Çakır önden biz arkasından başladık Yozgat sokaklarını arşınlamaya. İlk önce Saat Kulesi’ni anlattı: „Kuleyi, Tevfikizade Ahmet Bey, Belediye Başkanlığı sırasında yaptırmış. Mimarı Şakir Usta. (1325 / M.1902- 1908) Yozgat’ın sembollerindendir. İsteyen kuleye çıkabilir. Yozgat ili, tahminen 5000 yıllık bir geçmişe sahiptir. Yozgat çevresinde ilk siyasi birliğini kuran devlet Hititler’dir. Hititler döneminde, bugün Çorum sınırları içinde bulunan Hattuşa antik şehri kurulmuştur. Yozgat Osmanlı‘nın son döneminde Bozok Sancağı olarak geçmektedir. Yozgat kalkınmada birinci derecede öncelikli yöreler kapsamındadır.

İlin asıl adı “Bozok” olup, 1927 yılında ismi “Yozgat” olarak değiştirilmiştir. Oğuzların; “Bozok” koluna mensup Türkmenler’in bu bölgeye akınıyla birlikte, yöre “Bozok” ismiyle anılmıştır. 1800’lü yıllara doğru bu ismin yanı sıra “Yozgat” adı da telaffuz edilmiştir.
Yozgat adının menşei konusunda, değişik söylentiler ileri sürülmektedir. Bir rivayete göre, Yozgat; Aşiret Reisi Ömer Cabbar Ağa, sürülerini bir yaz günü yaylakta otlatırken karşısına Hızır çıkar ve Cabbar Ağa’dan içmek için süt ister. Güler yüzlü Ömer Ağa hemen misafirine hizmete koyulur ve gönül hoşluğu ile sütü ikram eder. Hızır sütü içtikten sonra çok memnun kalır ve Cabbar Ağa’ya “Çobanoğlu, yozuna yoz katılsın, memleketinin adı Yoz-Kant olsun” der ve kaybolur. Bu söz söylene söylene dada sonraları Yoz-Kant “Yozgat” halini alır.“

Çakır çok sevecen ve cömert birisi; Yozgat’ın parmak çöreğinden ikram etmek için bizleri fırına kadar götürdü ve her bir arkadaşımız için ikişer çörek sipariş etti. Hemen sonra birlikte Çapanoğlu Camii’ne götürdü bizleri ve başladı anlatmaya: „ Caminin isminin kaynağı hakkında her ne kadar tatmin edici bir bilgi yoksa da uzun yıllar bu bölgenin böyle anıldığı bilinmektedir. Cami iki kısımdan meydana gelmekte. Birinci kısmı Çapanoğlu Ahmet Paşa’nın büyük oğlu Mustafa Bey tarafından Hicri 1193 yılında; ikinci kısım ise kardeşi Süleyman Bey tarafından Hicri 1209 yılında yaptırılmıştır. Caminin hemen yanında Çapanoğlu ailesinin mezarlığı vardır. Aynı zamanda Bozok Sancağı da bu mezarlıkta asılı durur.“

Ancak bu tarihi esere hiç yakışmayan bir ilan ile karşılaştık. Caminin hemen girişine Polisle ilgili bir ilan asılmış. Yetkililerimiz güzel şeyler yapıyorlar ama, belirli bir bilinçle olmasa gerek diye düşündük. Ufuk gerekiyor, vizyon gerekiyor, estetik anlayışı gerekiyor. O zaman belki bu gibi çirkinliklere son verilir.

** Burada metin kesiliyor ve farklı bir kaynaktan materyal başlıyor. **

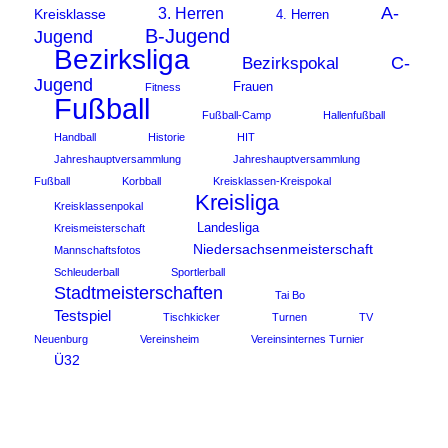
A-
3. Herren
Kreisklasse
4. Herren
B-Jugend
Jugend
Bezirksliga
C-
Bezirkspokal
Jugend
Frauen
Fitness
Fußball
Fußball-Camp
Hallenfußball
Handball
Historie
HIT
Jahreshauptversammlung
Jahreshauptversammlung
Fußball
Korbball
Kreisklassen-Kreispokal
Kreisliga
Kreisklassenpokal
Landesliga
Kreismeisterschaft
Niedersachsenmeisterschaft
Mannschaftsfotos
Schleuderball
Sportlerball
Stadtmeisterschaften
Tai Bo
Testspiel
Tischkicker
Turnen
TV
Neuenburg
Vereinsheim
Vereinsinternes Turnier
Ü32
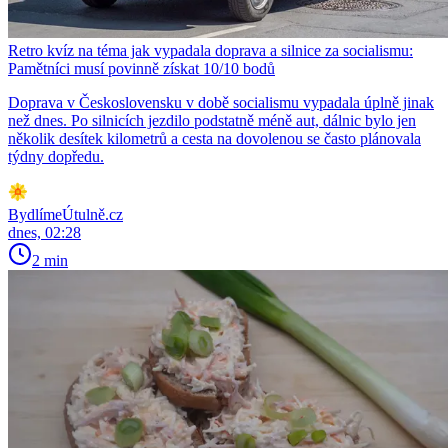
Retro kvíz na téma jak vypadala doprava a silnice za socialismu:
Pamětníci musí povinně získat 10/10 bodů
Doprava v Československu v době socialismu vypadala úplně jinak
než dnes. Po silnicích jezdilo podstatně méně aut, dálnic bylo jen
několik desítek kilometrů a cesta na dovolenou se často plánovala
týdny dopředu.
BydlímeÚtulně.cz
dnes, 02:28
2 min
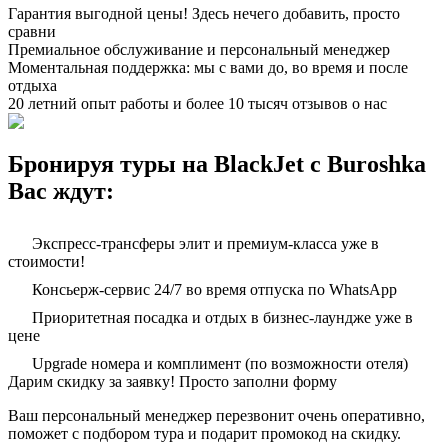
Гарантия выгодной цены! Здесь нечего добавить, просто
сравни
Премиальное обслуживание и персональный менеджер
Моментальная поддержка: мы с вами до, во время и после
отдыха
20 летний опыт работы и более 10 тысяч отзывов о нас
Бронируя туры на BlackJet с Buroshka
Вас ждут:
Экспресс-трансферы элит и премиум-класса уже в
стоимости!
Консьерж-сервис 24/7 во время отпуска по WhatsApp
Приоритетная посадка и отдых в бизнес-лаундже уже в
цене
Upgrade номера и комплимент (по возможности отеля)
Дарим скидку за заявку! Просто заполни форму
Ваш персональный менеджер перезвонит очень оперативно,
поможет с подбором тура и подарит промокод на скидку.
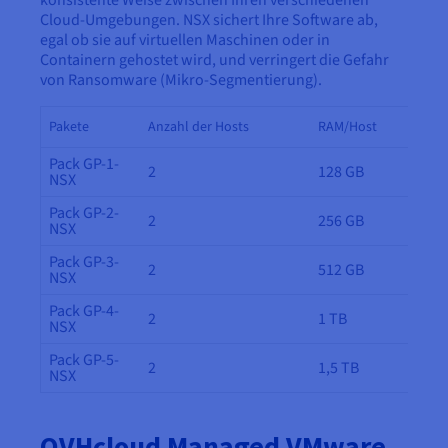
Cloud-Umgebungen. NSX sichert Ihre Software ab,
egal ob sie auf virtuellen Maschinen oder in
Containern gehostet wird, und verringert die Gefahr
von Ransomware (Mikro-Segmentierung).
Pakete
Anzahl der Hosts
RAM/Host
Pack GP-1-
2
128 GB
NSX
Pack GP-2-
2
256 GB
NSX
Pack GP-3-
2
512 GB
NSX
Pack GP-4-
2
1 TB
NSX
Pack GP-5-
2
1,5 TB
NSX
OVHcloud Managed VMware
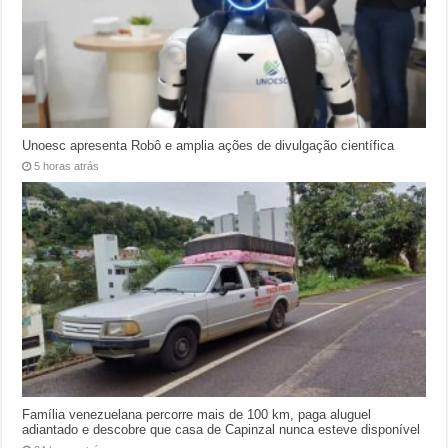
Unoesc apresenta Robô e amplia ações de divulgação científica
5 horas atrás
Família venezuelana percorre mais de 100 km, paga aluguel
adiantado e descobre que casa de Capinzal nunca esteve disponível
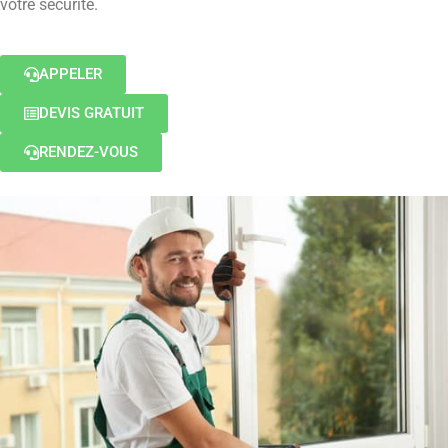
votre sécurité.
APPELER
DEVIS GRATUIT
RENDEZ-VOUS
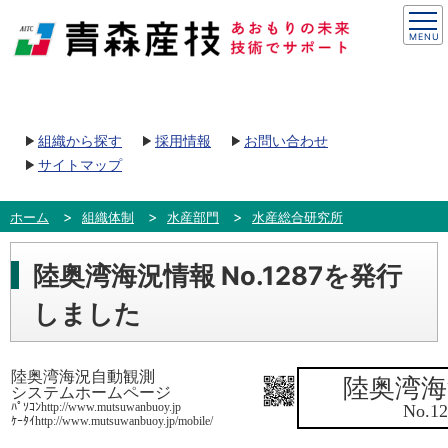
組織から探す
採用情報
お問い合わせ
サイトマップ
ホーム
組織体制
水産部門
水産総合研究所
陸奥湾海況情報 No.1287を発行
しました
陸奥湾海況自動観測
陸奥湾海
システムホームページ
ﾊﾟｿｺﾝhttp://www.mutsuwanbuoy.jp
No.12
ｹｰﾀｲhttp://www.mutsuwanbuoy.jp/mobile/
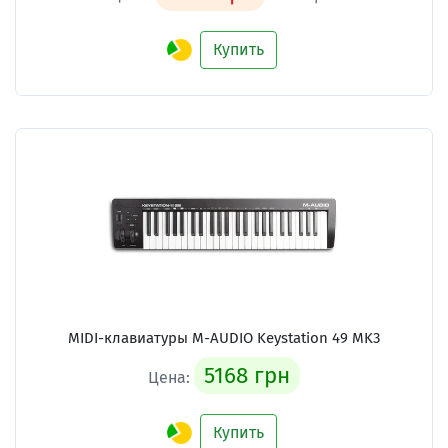
Купить
MIDI-клавиатуры M-AUDIO Keystation 49 MK3
5168 грн
Цена:
Купить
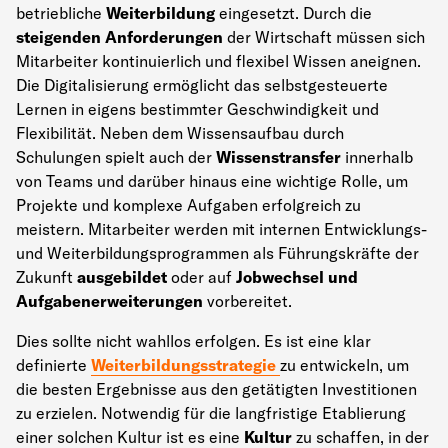
betriebliche
Weiterbildung
eingesetzt. Durch die
steigenden Anforderungen
der Wirtschaft müssen sich
Mitarbeiter kontinuierlich und flexibel Wissen aneignen.
Die Digitalisierung ermöglicht das selbstgesteuerte
Lernen in eigens bestimmter Geschwindigkeit und
Flexibilität. Neben dem Wissensaufbau durch
Schulungen spielt auch der
Wissenstransfer
innerhalb
von Teams und darüber hinaus eine wichtige Rolle, um
Projekte und komplexe Aufgaben erfolgreich zu
meistern. Mitarbeiter werden mit internen Entwicklungs-
und Weiterbildungsprogrammen als Führungskräfte der
Zukunft
ausgebildet
oder auf
Jobwechsel und
Aufgabenerweiterungen
vorbereitet.
Dies sollte nicht wahllos erfolgen. Es ist eine klar
definierte
Weiterbildungsstrategie
zu entwickeln, um
die besten Ergebnisse aus den getätigten Investitionen
zu erzielen. Notwendig für die langfristige Etablierung
einer solchen Kultur ist es eine
Kultur
zu schaffen, in der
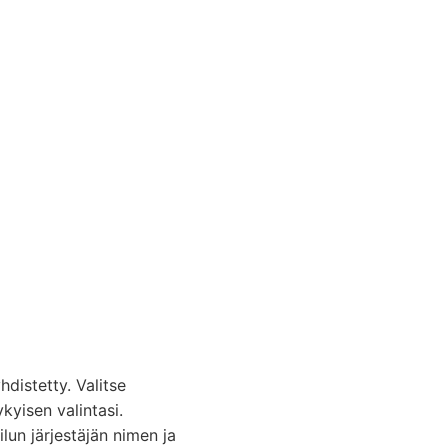
hdistetty. Valitse
kyisen valintasi.
ilun järjestäjän nimen ja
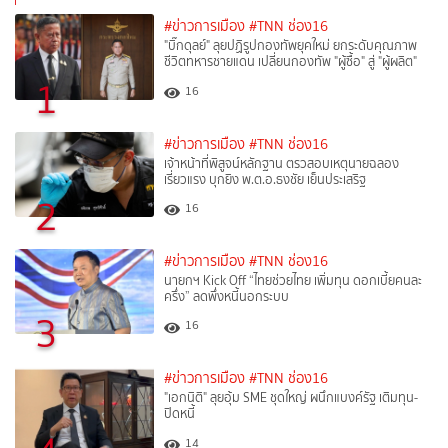
#ข่าวการเมือง
#TNN ช่อง16
"บิ๊กดุลย์" ลุยปฏิรูปกองทัพยุคใหม่ ยกระดับคุณภาพ
ชีวิตทหารชายแดน เปลี่ยนกองทัพ "ผู้ซื้อ" สู่ "ผู้ผลิต"
1
16
#ข่าวการเมือง
#TNN ช่อง16
เจ้าหน้าที่พิสูจน์หลักฐาน ตรวสอบเหตุนายฉลอง
เรี่ยวแรง บุกยิง พ.ต.อ.ธงชัย เย็นประเสริฐ
2
16
#ข่าวการเมือง
#TNN ช่อง16
นายกฯ Kick Off “ไทยช่วยไทย เพิ่มทุน ดอกเบี้ยคนละ
ครึ่ง” ลดพึ่งหนี้นอกระบบ
3
16
#ข่าวการเมือง
#TNN ช่อง16
"เอกนิติ" ลุยอุ้ม SME ชุดใหญ่ ผนึกแบงค์รัฐ เติมทุน-
ปิดหนี้
14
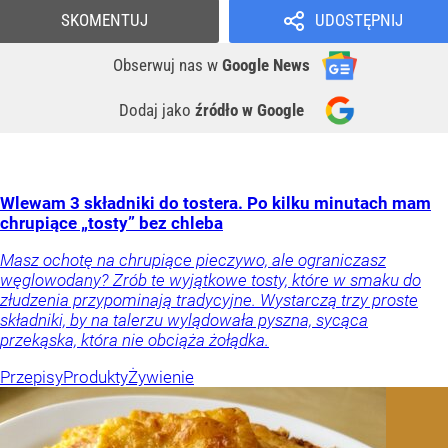
SKOMENTUJ
UDOSTĘPNIJ
Obserwuj nas
w
Google News
Dodaj jako
źródło w Google
Wlewam 3 składniki do tostera. Po kilku minutach mam
chrupiące „tosty” bez chleba
Masz ochotę na chrupiące pieczywo, ale ograniczasz
węglowodany? Zrób te wyjątkowe tosty, które w smaku do
złudzenia przypominają tradycyjne. Wystarczą trzy proste
składniki, by na talerzu wylądowała pyszna, sycąca
przekąska, która nie obciąża żołądka.
Przepisy
Produkty
Żywienie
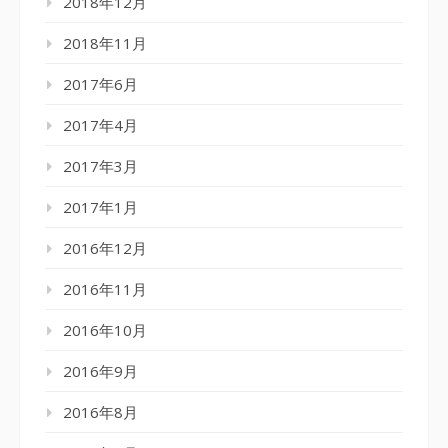
2018年12月
2018年11月
2017年6月
2017年4月
2017年3月
2017年1月
2016年12月
2016年11月
2016年10月
2016年9月
2016年8月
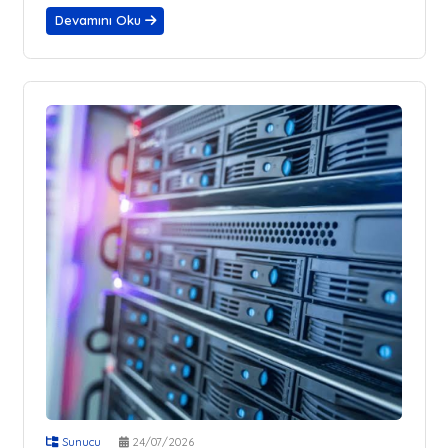
Devamını Oku
Sunucu
24/07/2026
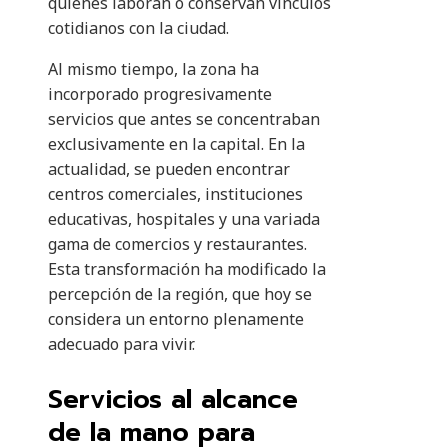
quienes laboran o conservan vínculos
cotidianos con la ciudad.
Al mismo tiempo, la zona ha
incorporado progresivamente
servicios que antes se concentraban
exclusivamente en la capital. En la
actualidad, se pueden encontrar
centros comerciales, instituciones
educativas, hospitales y una variada
gama de comercios y restaurantes.
Esta transformación ha modificado la
percepción de la región, que hoy se
considera un entorno plenamente
adecuado para vivir.
Servicios al alcance
de la mano para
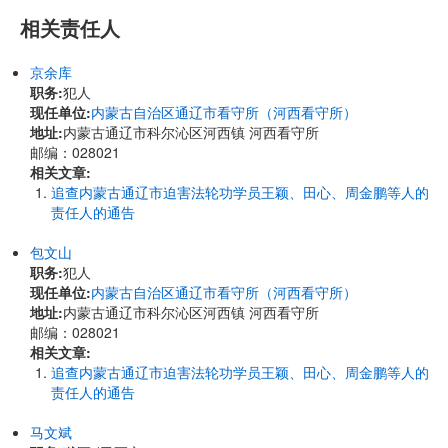
相关责任人
京余库
职务:
犯人
现任单位:
内蒙古自治区通辽市看守所（河西看守所）
地址:
内蒙古通辽市科尔沁区河西镇 河西看守所
邮编：028021
相关文章:
追查内蒙古通辽市迫害法轮功学员王颖、田心、周金鹏等人的
责任人的通告
包文山
职务:
犯人
现任单位:
内蒙古自治区通辽市看守所（河西看守所）
地址:
内蒙古通辽市科尔沁区河西镇 河西看守所
邮编：028021
相关文章:
追查内蒙古通辽市迫害法轮功学员王颖、田心、周金鹏等人的
责任人的通告
马文斌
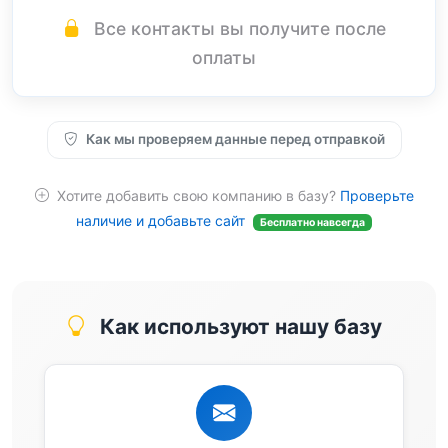
Все контакты вы получите после
оплаты
Как мы проверяем данные перед отправкой
Хотите добавить свою компанию в базу?
Проверьте
наличие и добавьте сайт
Бесплатно навсегда
Как используют нашу базу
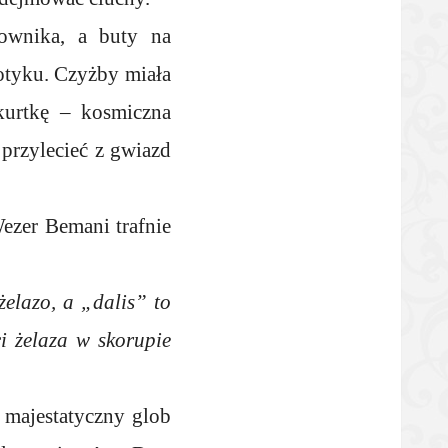
ownika, a buty na
tyku. Czyżby miała
kurtkę – kosmiczna
 przylecieć z gwiazd
Wezer Bemani trafnie
żelazo, a „dalis” to
i żelaza w skorupie
 majestatyczny glob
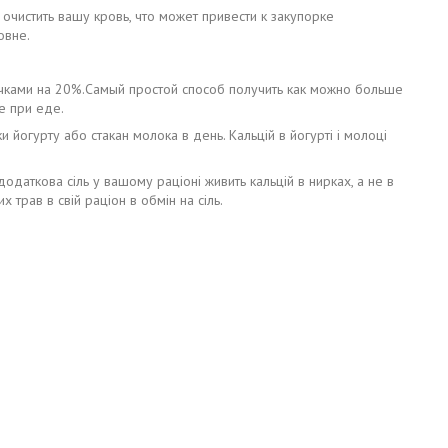
очистить вашу кровь, что может привести к закупорке
овне.
чками на 20%.Самый простой способ получить как можно больше
е при еде.
и йогурту або стакан молока в день. Кальцій в йогурті і молоці
додаткова сіль у вашому раціоні живить кальцій в нирках, а не в
трав в свій раціон в обмін на сіль.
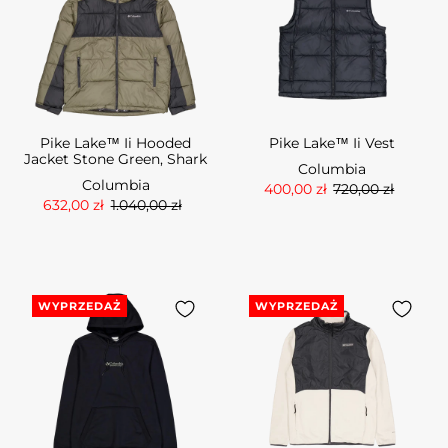
Pike Lake™ Ii Hooded
Pike Lake™ Ii Vest
Jacket Stone Green, Shark
Columbia
Columbia
400,00 zł
720,00 zł
632,00 zł
1.040,00 zł
WYPRZEDAŻ
WYPRZEDAŻ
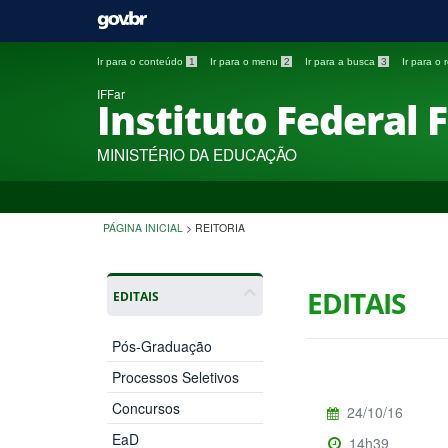
Ir para o conteúdo
1
Ir para o menu
2
Ir para a busca
3
Ir para o
IFFar
Instituto Federal 
MINISTÉRIO DA EDUCAÇÃO
PÁGINA INICIAL
>
REITORIA
EDITAIS
EDITAIS
Pós-Graduação
Processos Seletivos
Concursos
24/10/16
EaD
14h39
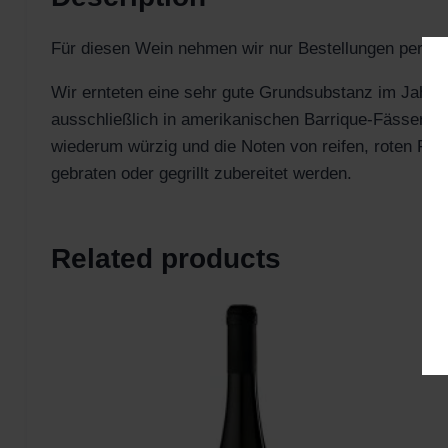
Für diesen Wein nehmen wir nur Bestellungen per
E-
Wir ernteten eine sehr gute Grundsubstanz im Jahre 
ausschließlich in amerikanischen Barrique-Fässern 
wiederum würzig und die Noten von reifen, roten Früch
gebraten oder gegrillt zubereitet werden.
Related products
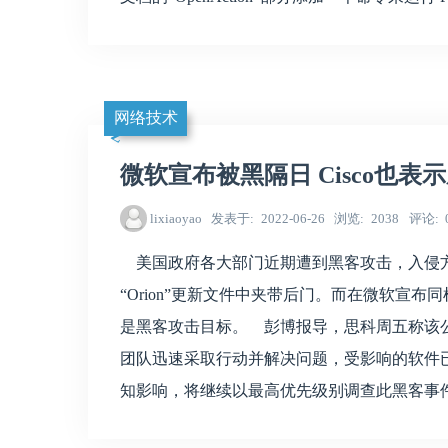
网络技术
微软宣布被黑隔日 Cisco也表
lixiaoyao
发表于
2022-06-26
浏览
2038
评论
美国政府各大部门近期遭到黑客攻击，入侵方式是
“Orion”更新文件中夹带后门。而在微软宣布
是黑客攻击目标。 彭博报导，思科周五称该
团队迅速采取行动并解决问题，受影响的软件
知影响，将继续以最高优先级别调查此黑客事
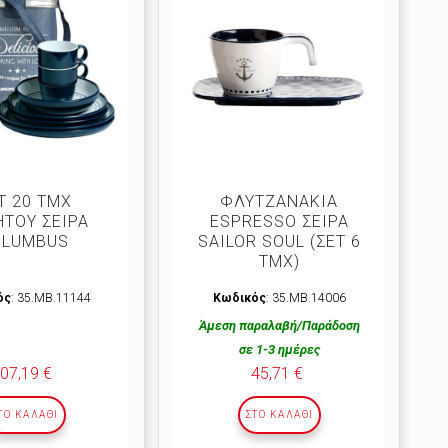
Τ 20 ΤΜΧ
ΦΛΥΤΖΑΝΑΚΙΑ
ΤΟΥ ΣΕΙΡΑ
ESPRESSO ΣΕΙΡΑ
OLUMBUS
SAILOR SOUL (ΣΕΤ 6
ΤΜΧ)
ός
: 35.ΜΒ.11144
Κωδικός
: 35.ΜΒ.14006
Άμεση παραλαβή/Παράδοση
σε 1-3 ημέρες
07,19 €
45,71 €
ΤΟ ΚΑΛΆΘΙ
ΣΤΟ ΚΑΛΆΘΙ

Çakır bu kısa beraberlikten sonra bizi otobüse kadar uğurladı. Sonunda “Oyunuzu MHP’ye verin” demeyi de ihmal etmedi. Mehmet Bey’e başarılar dileyerek ayrıldık Yozgat’tan. Sonradan öğrendiğimize göre Çakır, ikinci sıradan aday gösterilmiş.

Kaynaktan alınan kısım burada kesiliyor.